• Problem to work on: Leave out the images and return all the data word for word.

• Records for this exercise:

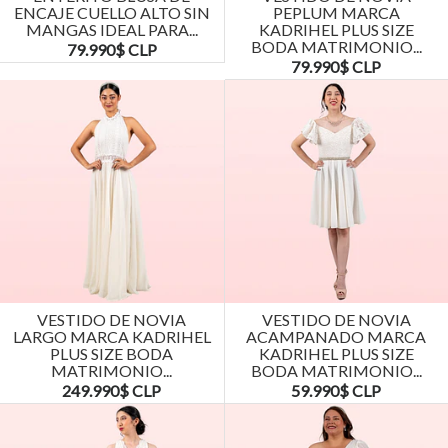
ENCAJE CUELLO ALTO SIN
PEPLUM MARCA
MANGAS IDEAL PARA...
KADRIHEL PLUS SIZE
BODA MATRIMONIO...
79.990$ CLP
79.990$ CLP
VESTIDO DE NOVIA
VESTIDO DE NOVIA
LARGO MARCA KADRIHEL
ACAMPANADO MARCA
PLUS SIZE BODA
KADRIHEL PLUS SIZE
MATRIMONIO...
BODA MATRIMONIO...
249.990$ CLP
59.990$ CLP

• Exercise output:
ENCAJE CUELLO ALTO SIN
PEPLUM MARCA
MANGAS IDEAL PARA...
KADRIHEL PLUS SIZE
BODA MATRIMONIO...
79.990$ CLP
79.990$ CLP
VESTIDO DE NOVIA
VESTIDO DE NOVIA
LARGO MARCA KADRIHEL
ACAMPANADO MARCA
PLUS SIZE BODA
KADRIHEL PLUS SIZE
MATRIMONIO...
BODA MATRIMONIO...
249.990$ CLP
59.990$ CLP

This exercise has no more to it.